Social Media Marketing, Cold calling, Search Engine Optimization (SEO) and Search Engine Advertising (SEA), Public Relations (e.g. sponsorship), point of sale displays, point of sale personal selling or promotion, experiential marketing and product packaging. These are relatively targeted and with a smaller reach. They are more suitable for conversion.
Marketers want to be able to measure the impact of promotion strategies in order to make cost-benefit analyses. They want to be able to track and monitor promotion activities in order to determine steps to improve Return of Investment (ROI). Some promotion activities provide more opportunities for control over ROI than others.
Standardization is the process of setting uniform characteristics for a particular good or service. Product standardisation among products produced by different businesses operating is useful for consumers as it permits competition between the various suppliers.
Types of standardisation:
Government / Trading area standardisation: Different countries have different standards for products. Designers and manufacturers need to be aware of these requirements.
Component standardisation (market battle): Historically companies with different technologies have competed for format standardisation, because they know if they can get ‘their’ format set as the industry standard, the market is going to be huge. For example Betamax v VHS, USD v Mini USB, Blu Ray v HD DVD. However, if a product does not allow interchangeability or interaction with other standardised components, this can lead to consumer discontent - Apple for example.
Industry-wide standards: Many industries voluntarily adopt standards that enable them to work collaboratively and compete effectively in the market. E.g fire resistance - on clothes, furniture, other household items.

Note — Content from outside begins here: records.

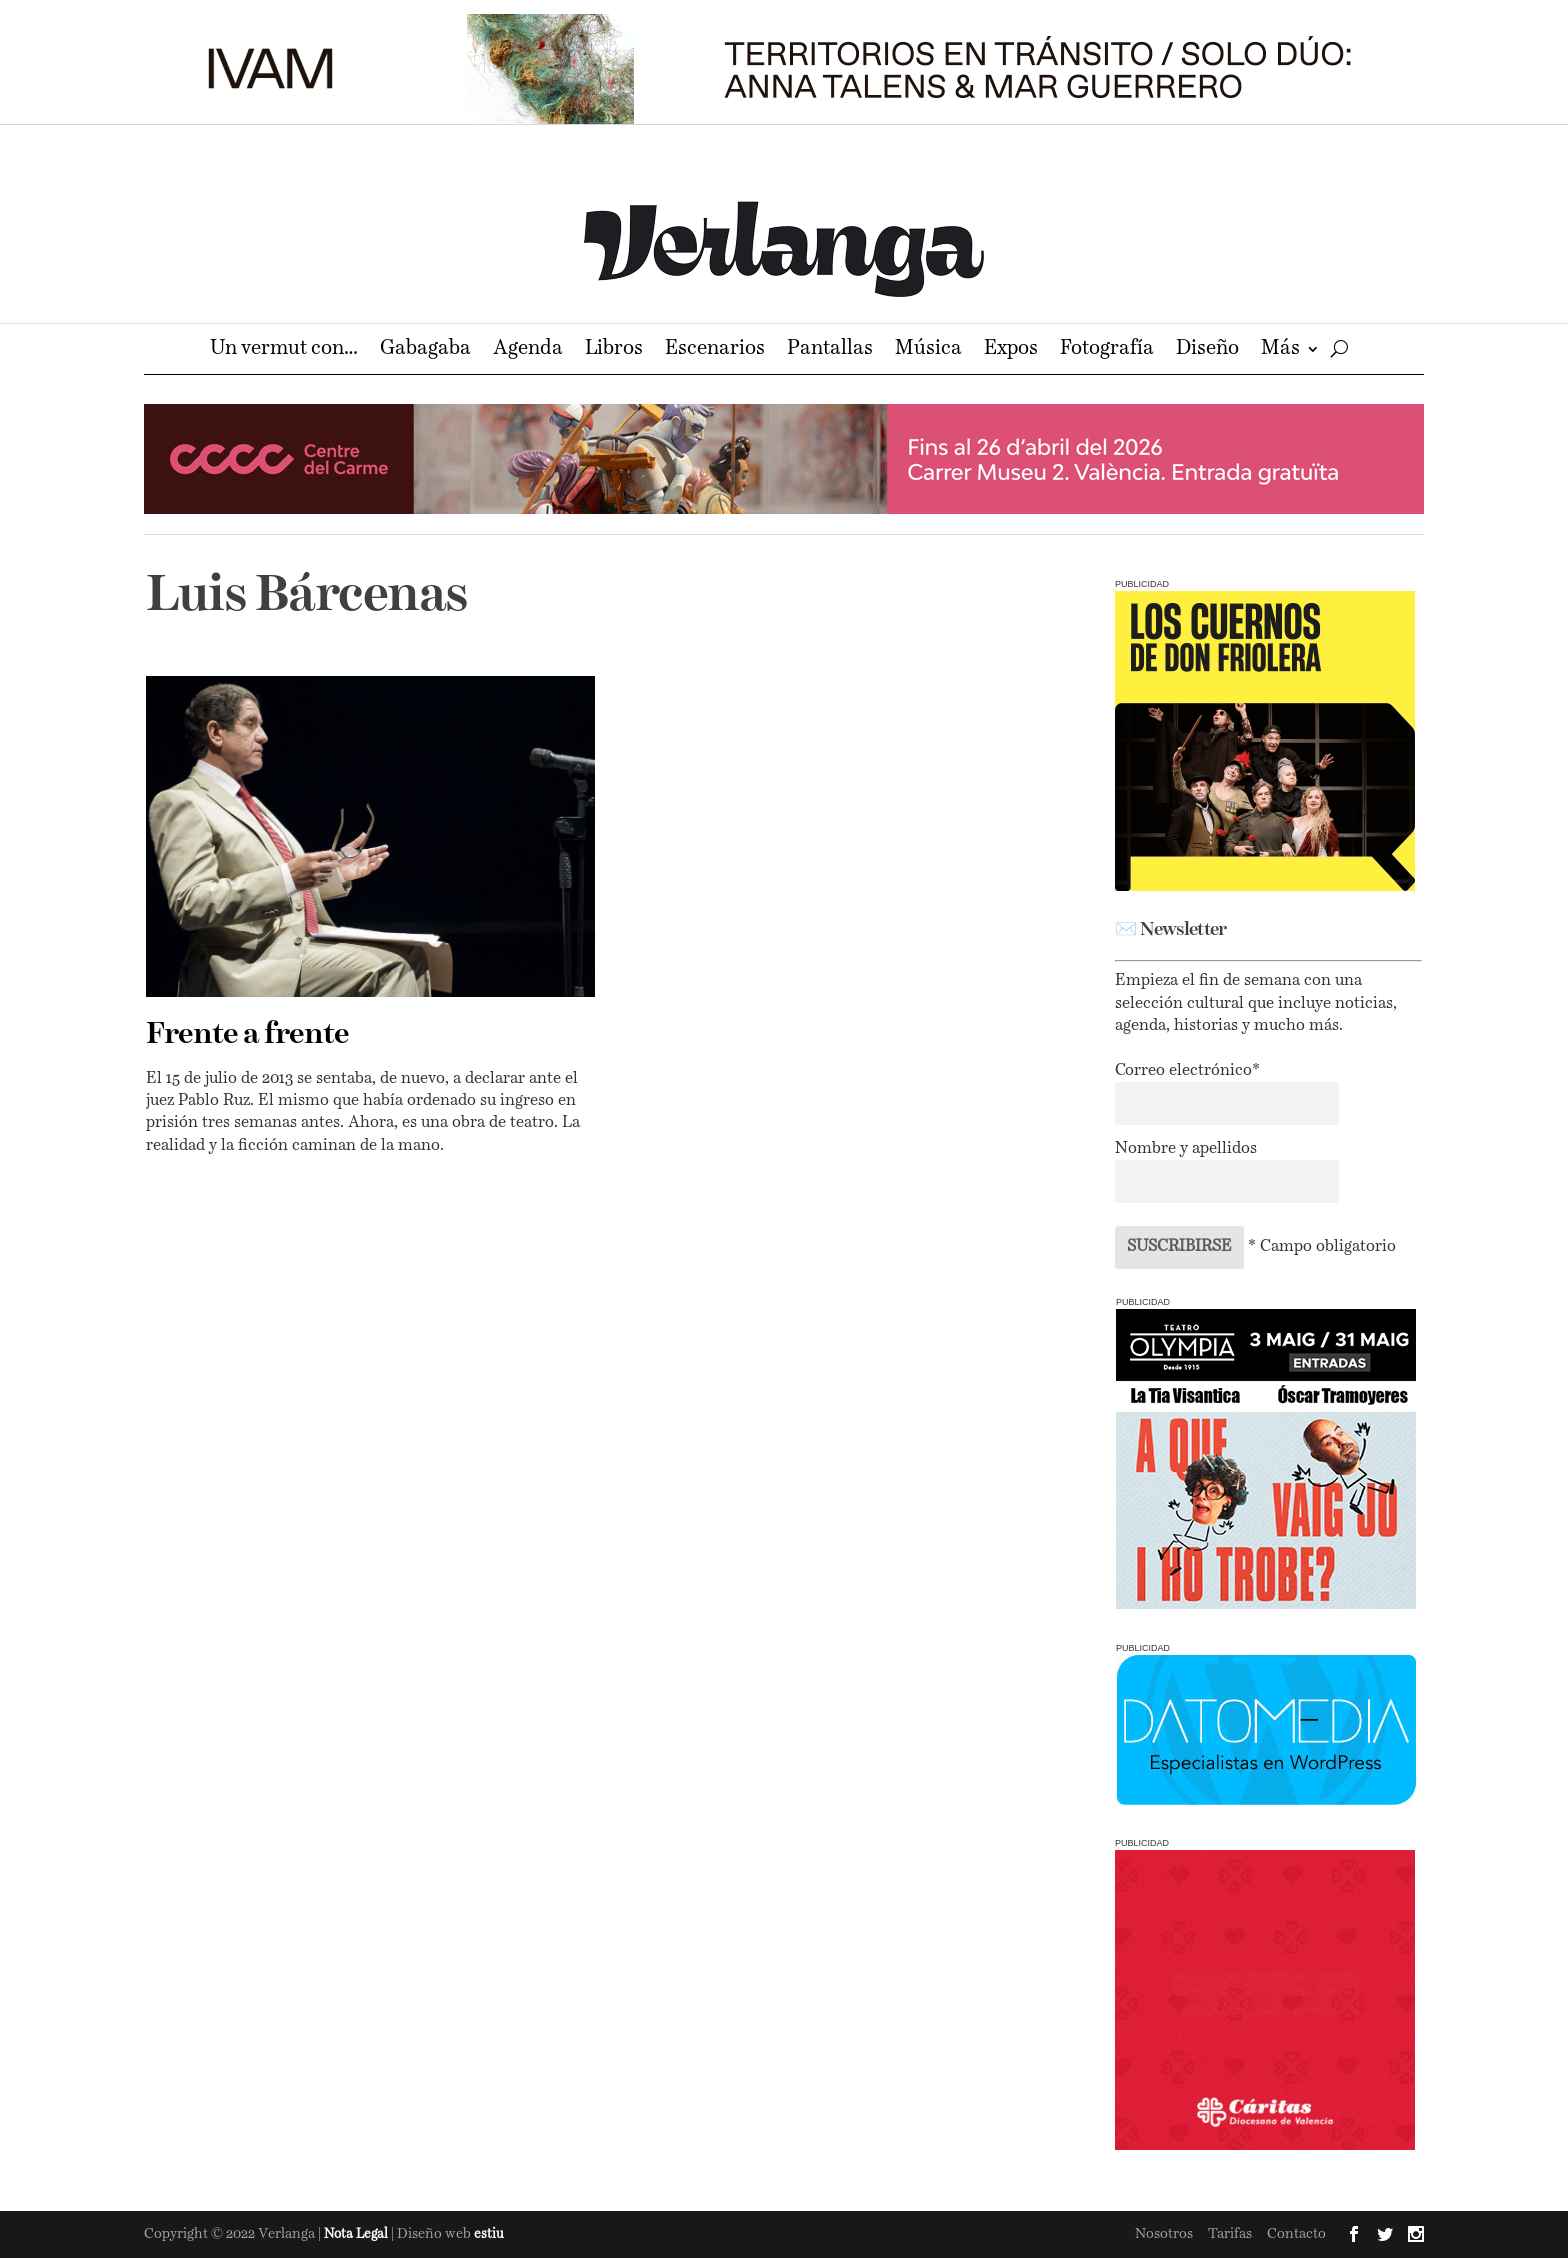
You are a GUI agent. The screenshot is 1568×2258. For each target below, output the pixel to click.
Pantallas (830, 350)
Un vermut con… (284, 350)
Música (928, 350)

Efficiency and Performance: Increasingly, governments are concerned with energy conservation and legislate to prevent products with high energy consumption from being sold.
Trigger products attract customers on their own merit for their function and performance. The KitchenAid classic blender comes with a mixing bowl and various mixing/blending attachments. This setup suits most consumers, and they are happy to pay the initial cost for this product.

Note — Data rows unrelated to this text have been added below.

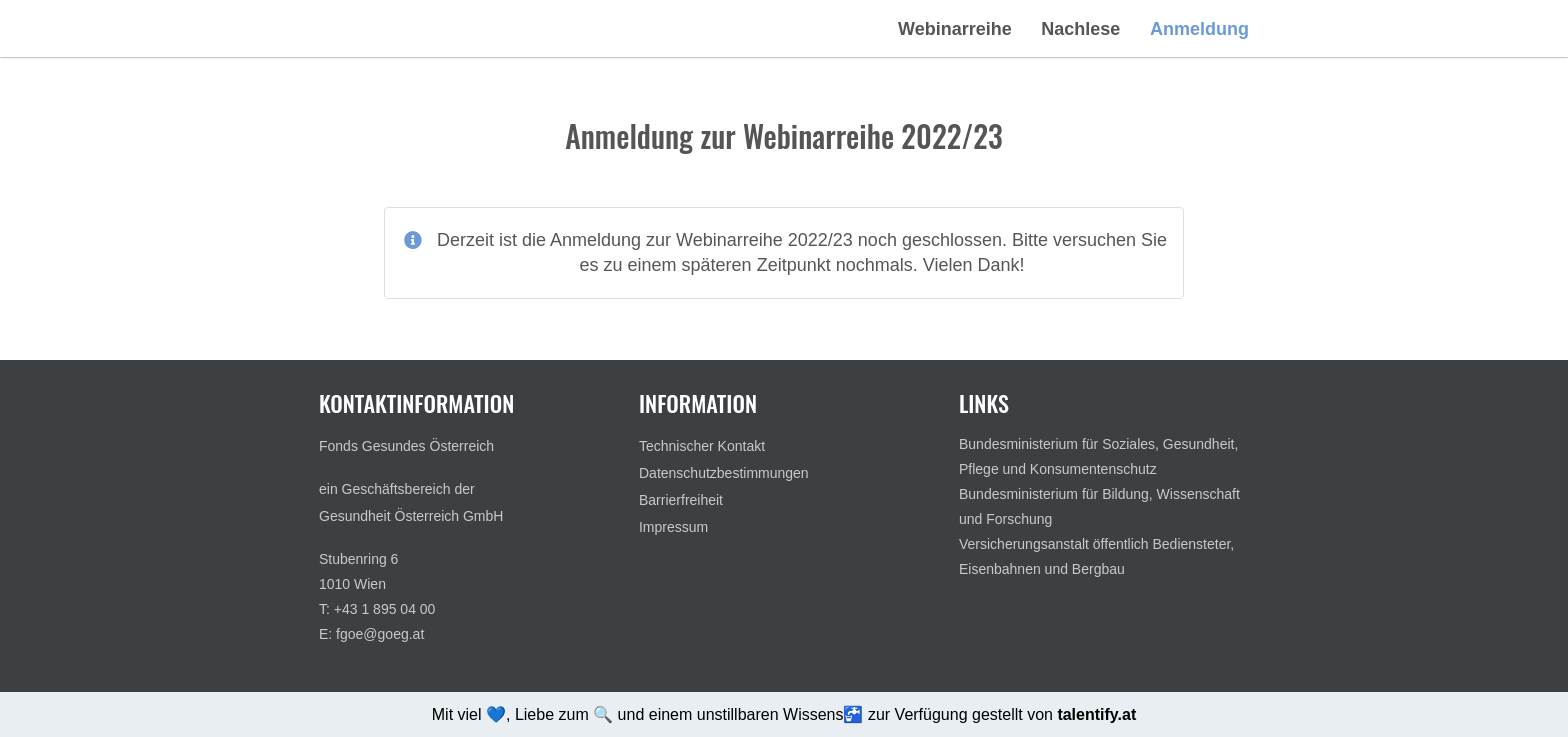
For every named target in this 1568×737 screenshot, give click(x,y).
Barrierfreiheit (681, 500)
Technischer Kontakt (702, 446)
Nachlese (1080, 29)
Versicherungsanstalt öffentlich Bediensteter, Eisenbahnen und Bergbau (1096, 556)
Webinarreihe (955, 29)
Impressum (673, 527)
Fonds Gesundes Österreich (406, 446)
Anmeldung (1199, 29)
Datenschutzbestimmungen (724, 473)
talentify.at (1096, 714)
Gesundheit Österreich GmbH (411, 516)
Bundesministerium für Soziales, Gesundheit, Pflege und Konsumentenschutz (1098, 456)
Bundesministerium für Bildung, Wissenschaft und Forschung (1099, 506)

Incremental products are available to engage customers to purchase ‘add-ons’. For example, for the KitchenAid you can purchase a range of add-ons that enable a wider range of functions and performance from the basic machine.
These high margin add-ons purchases are rarely considered by customers when making the initial purchase decision. Independently, the incremental products have little or no intrinsic value as they can only be used by the same trigger product and not transferred to other products.